DESCRIPTION OF THE TASK: Every line of the entries below that carries the string "ciudades" should be copied.

AVAILABLE DATA:
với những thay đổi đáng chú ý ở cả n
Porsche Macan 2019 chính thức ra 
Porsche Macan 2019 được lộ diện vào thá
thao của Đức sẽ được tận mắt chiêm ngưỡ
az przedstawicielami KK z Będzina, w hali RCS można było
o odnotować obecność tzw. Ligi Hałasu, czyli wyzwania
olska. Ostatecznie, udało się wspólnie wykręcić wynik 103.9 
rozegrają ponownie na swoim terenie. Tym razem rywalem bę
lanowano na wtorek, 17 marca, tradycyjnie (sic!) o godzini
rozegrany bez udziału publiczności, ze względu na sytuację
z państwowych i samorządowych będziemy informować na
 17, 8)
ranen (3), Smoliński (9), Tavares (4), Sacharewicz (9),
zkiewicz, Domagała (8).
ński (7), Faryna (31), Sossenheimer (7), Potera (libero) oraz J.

--

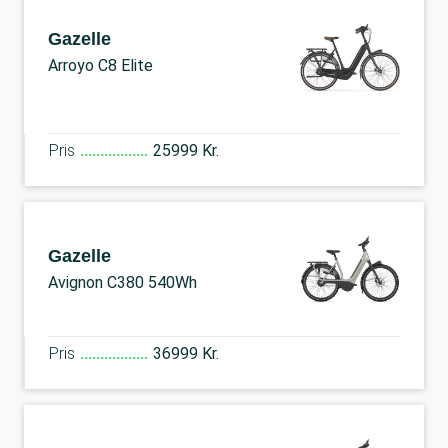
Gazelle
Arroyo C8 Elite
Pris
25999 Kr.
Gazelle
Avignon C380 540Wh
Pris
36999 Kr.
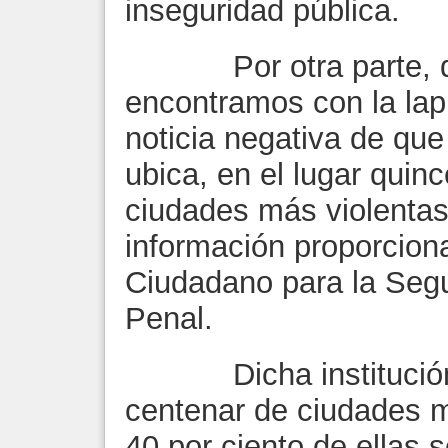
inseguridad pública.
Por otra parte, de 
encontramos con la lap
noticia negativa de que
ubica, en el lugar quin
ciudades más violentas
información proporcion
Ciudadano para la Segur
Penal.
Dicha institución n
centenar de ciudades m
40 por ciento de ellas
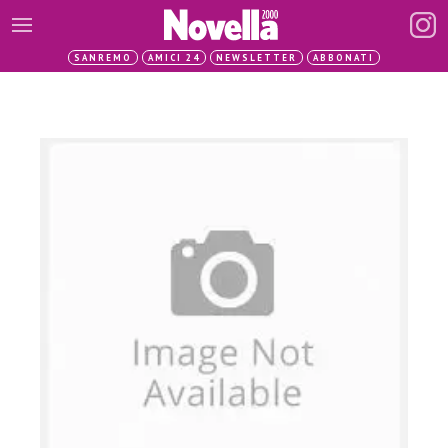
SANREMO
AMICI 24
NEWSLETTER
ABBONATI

RESPONSE BOX:
ciudades más violentas
centenar de ciudades m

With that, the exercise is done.